I’m in pretty good company – a ton of people from Telegram’s Durov to Warren Buffet at his peak to Jack Dorsey and even Zuckerberg, the Mr. Stuff-Your-Face-With-Reels-Until-You-Puke 🤮 himself have all at some point mentioned minimizing one’s exposure to the attention-destroying device to reclaim some focus time and get some work done.
Round 1.
After looking around a bunch, and trying an actual ugly, expensive and useless brand new 4G flip phone from T-Mobile, I came across a few modern kickstarter-style attempts to produce a proper distraction free device. I ended up getting one of the “modern dumbphones” – Light Phone III. (no affiliation, not an ad)
Long story short, it’s a great device, with 5G and a whole philosophy of design, which is very nicely crafted. I think it’s a very monumental endeavor to design a phone from scratch. Unfortunately, despite what looks like a lot of labor of love, it still fell short of the good ol’ Samsung which has iterated on their devices for close to 2 decades now, covering an infinite number of usability edge cases during all that time, as well as creating a relatively indestructible device from a physical standpoint.
A few totally subjective, personal gripes with the otherwise excellent Light Phone III that made me rethink that approach:
- The screen and the body scratch very easily, I delayed getting a case and a screen protector and paid for that dearly by having deep scratches all over just from carrying it around for the first two weeks, something that I haven’t seen in newer Galaxies.
- The built-in 5G Wifi hotspot, which I still need to tether my laptop for work emergencies on the go, seems to turn itself off after a very short time. Probably was added as a nice battery saving feature, but very annoying. Samsung has an easy setting to change the hotspot timeout to whatever you like.
- I do miss a familiar UI, getting used to a totally different UI paradigm in Light Phone III took some effort.
- Most importantly though, there were a few apps that I really really missed. For example, I listen to a lot of Soundcloud mixes as background music for work or while commuting. Having Slack (strictly the work account) and Google’s calendar would be nice, although not critical. All in all, it would be just nice to pick and choose which apps to keep instead of getting a fixed set handed to you. All of us have different preferences, so it seemed rather futile to try to satisfy everyone’s different definitions of “minimalism” with one fixed set of basic Light Phone apps.
After a few weeks, the Light Phone III was regrettably shelved and the journey to find the perfect dumbphone was re-embarked upon.
Round 2.
Apple devices, of course, did not enter the picture for one second – in my teenage years, Bill Gates was widely considered evil personified for controlling the OS, whereas with the iPhone, Apple proudly controls *ALL* your hardware, your OS, and all your software, dictating to you which apps you are allowed and not allowed to install on your phone, taking a 30% cut from developers that managed to pass the app censorship, while outright banning others at the slightest whim. As a result of this steel grip dictatorship, there are a handful of apps that I actually need that are not even available on said devices.

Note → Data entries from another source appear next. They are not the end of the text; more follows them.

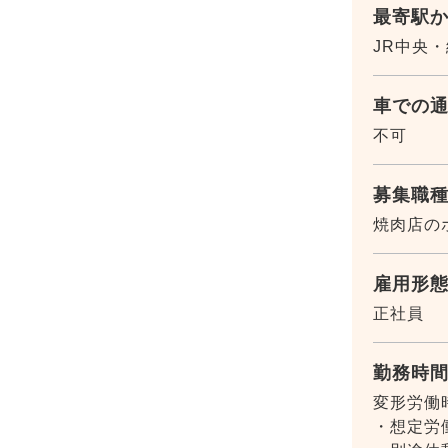
最寄駅
JR中央
車での
不可
募集職
焼肉店の
雇用形
正社員
勤務時
変形労働
・想定労働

Then I noticed I had an older Galaxy laying around in the room. What if:
- I removed Google Play from that phone with adb
- Remove ALL the garbage apps too, all the way up to Google Chrome (why not?), and of course, “Samsung Internet”, which is normally the first thing I disable.
- Spoiler: even after a factory reset, the device turned out to have HUNDREDS of garbage apps, including the secretly bundled Facebook and Instagram which I never asked for.
- Leave just the apps that I need like the actual phone, Maps, Soundcloud, work Slack, whatever
- Effectively locking it down so any new app would have to go over the adb route, which is annoying enough for me to rarely venture there.
- I can still keep a newer smartphone phone around with all the crap apps cheerfully intact to enjoy some pointless time killing at home, should I ever feel like it.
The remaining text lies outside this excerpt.